Living Honorably at Harpeth Hall

Living Honorably at Harpeth Hall

Harpeth Hall educates young women to think critically, to lead confidently, and to live honorably.

Living honorably is more than a phrase in our mission statement, it is the cornerstone in how our students learn and grow at Harpeth Hall.

"It is the bedrock value," Armistead Lemon, Director of the Upper School, remarked at last week's Honor Assembly. "The value on which all else is built."

Harpeth Hall's annual Honor Assembly is a time for students to pledge to be responsible and honorable members of our school. This year, although the program took place virtually with students watching on screens throughout campus, this pledge brought the community together.

"A community founded on honor is a beautiful thing to witness," Ms. Lemon concluded in her remarks, "I believe that to live honorably is to make the hard right choice over the easy wrong one...The sum of all of these hard right choices is ultimately a life of integrity."

Following Ms. Lemon's welcome, Harpeth Hall Senior and President of the Honor Council, Maia Roark '21, stepped up to the podium. While she praised public acts of honor, Maia encouraged her fellow students to commit unseen acts of honor at school and in their daily lives.
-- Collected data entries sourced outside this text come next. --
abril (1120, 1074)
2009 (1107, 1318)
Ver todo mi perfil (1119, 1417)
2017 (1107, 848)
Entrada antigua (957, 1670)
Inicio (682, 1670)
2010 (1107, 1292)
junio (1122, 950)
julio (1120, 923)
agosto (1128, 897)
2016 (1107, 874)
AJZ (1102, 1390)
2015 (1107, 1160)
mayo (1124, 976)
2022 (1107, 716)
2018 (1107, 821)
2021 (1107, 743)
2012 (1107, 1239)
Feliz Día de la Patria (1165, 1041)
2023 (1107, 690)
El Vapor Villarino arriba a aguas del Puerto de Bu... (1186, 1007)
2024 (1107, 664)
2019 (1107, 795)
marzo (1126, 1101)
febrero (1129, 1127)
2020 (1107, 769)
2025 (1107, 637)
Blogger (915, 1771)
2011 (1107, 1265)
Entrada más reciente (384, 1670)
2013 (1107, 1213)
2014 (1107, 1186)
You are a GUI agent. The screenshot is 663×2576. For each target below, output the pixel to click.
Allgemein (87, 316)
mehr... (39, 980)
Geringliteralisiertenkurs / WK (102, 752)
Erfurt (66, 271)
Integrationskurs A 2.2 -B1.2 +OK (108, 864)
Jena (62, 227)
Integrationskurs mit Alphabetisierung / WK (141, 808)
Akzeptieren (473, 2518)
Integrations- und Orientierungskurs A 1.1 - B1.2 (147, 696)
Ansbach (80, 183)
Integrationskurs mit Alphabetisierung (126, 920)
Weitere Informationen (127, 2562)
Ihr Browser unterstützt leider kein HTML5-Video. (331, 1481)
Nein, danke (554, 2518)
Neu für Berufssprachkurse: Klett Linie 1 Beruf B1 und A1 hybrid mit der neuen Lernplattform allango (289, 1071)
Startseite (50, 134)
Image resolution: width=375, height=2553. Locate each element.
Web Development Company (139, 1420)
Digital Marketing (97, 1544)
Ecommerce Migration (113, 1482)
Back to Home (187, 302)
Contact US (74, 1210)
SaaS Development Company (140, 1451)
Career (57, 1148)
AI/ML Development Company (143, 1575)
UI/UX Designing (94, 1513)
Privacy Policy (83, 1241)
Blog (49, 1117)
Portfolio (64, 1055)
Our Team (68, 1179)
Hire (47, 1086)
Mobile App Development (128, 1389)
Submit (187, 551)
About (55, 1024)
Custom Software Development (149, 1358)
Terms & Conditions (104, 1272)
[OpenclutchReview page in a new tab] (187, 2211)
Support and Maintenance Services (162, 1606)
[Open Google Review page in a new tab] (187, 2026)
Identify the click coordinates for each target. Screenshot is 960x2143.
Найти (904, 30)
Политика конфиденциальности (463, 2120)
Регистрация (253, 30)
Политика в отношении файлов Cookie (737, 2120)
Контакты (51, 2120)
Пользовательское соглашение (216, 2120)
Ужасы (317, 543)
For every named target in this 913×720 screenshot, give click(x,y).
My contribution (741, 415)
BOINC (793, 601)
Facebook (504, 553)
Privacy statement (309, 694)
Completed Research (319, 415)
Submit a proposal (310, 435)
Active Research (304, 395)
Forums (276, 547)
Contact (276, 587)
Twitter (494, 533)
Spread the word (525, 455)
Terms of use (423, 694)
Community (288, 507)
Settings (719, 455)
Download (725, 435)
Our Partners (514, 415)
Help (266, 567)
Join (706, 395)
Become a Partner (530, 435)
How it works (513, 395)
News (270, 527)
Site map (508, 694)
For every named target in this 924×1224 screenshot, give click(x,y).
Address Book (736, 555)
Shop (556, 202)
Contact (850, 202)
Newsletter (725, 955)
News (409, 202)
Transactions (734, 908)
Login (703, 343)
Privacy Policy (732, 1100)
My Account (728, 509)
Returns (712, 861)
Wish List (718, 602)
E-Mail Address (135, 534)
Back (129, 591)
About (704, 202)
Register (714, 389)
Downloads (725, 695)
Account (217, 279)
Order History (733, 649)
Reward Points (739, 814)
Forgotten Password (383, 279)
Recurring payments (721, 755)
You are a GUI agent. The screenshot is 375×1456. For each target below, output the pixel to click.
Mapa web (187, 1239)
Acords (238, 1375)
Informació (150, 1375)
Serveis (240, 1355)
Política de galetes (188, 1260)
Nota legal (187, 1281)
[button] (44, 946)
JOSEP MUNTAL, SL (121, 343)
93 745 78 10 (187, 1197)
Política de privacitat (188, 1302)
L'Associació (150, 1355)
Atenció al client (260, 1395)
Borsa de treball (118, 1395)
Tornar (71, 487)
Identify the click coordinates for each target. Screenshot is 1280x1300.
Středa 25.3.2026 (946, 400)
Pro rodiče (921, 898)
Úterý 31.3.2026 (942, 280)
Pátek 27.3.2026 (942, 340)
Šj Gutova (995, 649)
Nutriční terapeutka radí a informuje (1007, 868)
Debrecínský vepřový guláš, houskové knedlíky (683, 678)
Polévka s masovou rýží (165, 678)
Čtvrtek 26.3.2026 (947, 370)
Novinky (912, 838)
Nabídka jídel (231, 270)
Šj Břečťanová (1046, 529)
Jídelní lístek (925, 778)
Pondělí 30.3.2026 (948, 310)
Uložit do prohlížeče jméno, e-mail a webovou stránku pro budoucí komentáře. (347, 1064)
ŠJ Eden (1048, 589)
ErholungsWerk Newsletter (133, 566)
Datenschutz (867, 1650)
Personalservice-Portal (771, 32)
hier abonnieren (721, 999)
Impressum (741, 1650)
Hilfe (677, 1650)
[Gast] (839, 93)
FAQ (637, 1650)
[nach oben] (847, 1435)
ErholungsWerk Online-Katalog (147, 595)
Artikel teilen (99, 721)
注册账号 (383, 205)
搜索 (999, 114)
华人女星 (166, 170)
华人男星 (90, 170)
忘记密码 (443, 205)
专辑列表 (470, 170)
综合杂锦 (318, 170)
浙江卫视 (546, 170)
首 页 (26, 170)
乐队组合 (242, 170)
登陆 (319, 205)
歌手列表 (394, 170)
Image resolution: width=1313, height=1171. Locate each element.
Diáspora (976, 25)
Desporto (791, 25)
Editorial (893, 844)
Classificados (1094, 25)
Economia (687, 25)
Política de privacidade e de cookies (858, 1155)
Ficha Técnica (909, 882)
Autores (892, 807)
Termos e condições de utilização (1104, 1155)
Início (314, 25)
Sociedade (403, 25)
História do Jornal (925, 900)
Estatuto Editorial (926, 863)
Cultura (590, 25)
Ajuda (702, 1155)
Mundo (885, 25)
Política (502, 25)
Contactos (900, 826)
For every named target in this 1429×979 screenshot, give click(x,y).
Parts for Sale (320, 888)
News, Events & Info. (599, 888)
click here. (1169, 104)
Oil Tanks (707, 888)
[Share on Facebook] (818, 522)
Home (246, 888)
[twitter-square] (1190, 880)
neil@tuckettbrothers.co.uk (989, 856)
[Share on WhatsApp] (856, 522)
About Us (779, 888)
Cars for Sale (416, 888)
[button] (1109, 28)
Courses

These acts are "the most valiant of all, because no one else is telling you how to act or what to do," she said.

She reminded her classmates that this year honor also means keeping the community healthy by wearing masks both on and off campus and following safety guidelines. "In the end, we will be stronger as a community if we can embrace our new challenges," she said. "We have a complicated year ahead of us, but we can persevere through adversity if we can find ways to support each other and work together."

After this year's Honor Council was sworn in, Judi O'Brien, Director of the Middle School, introduced eighth grader and member of the Honor Education Committee, Kiki Christopher '25. Kiki spoke of the importance of building trust through honor. "If you act dishonorably," she said, "it not only hurts yourself, but it hurts the whole community."

Following Kiki's speech, throughout campus students rose together to make the following promise: 

As a student of Harpeth Hall, I hereby pledge my full and hearty support to the Honor System. I pledge to be honest myself, and in order that the spirit and integrity of the Honor System may endure, I pledge that I will give no unauthorized assistance to other students. I will demonstrate my integrity in an honest and fair manner. In doing so, I fully commit to fostering an honest and respectful learning environment for my peers, my teachers, and myself.

"One of the things I love most about Harpeth Hall is that we are a school where girls learn to support each other and build each other up, relishing in each other's successes," Ms. O'Brien reflected in her remarks. "We all play an important role in making our school a place where everyone feels that they will be celebrated and treated with respect and dignity."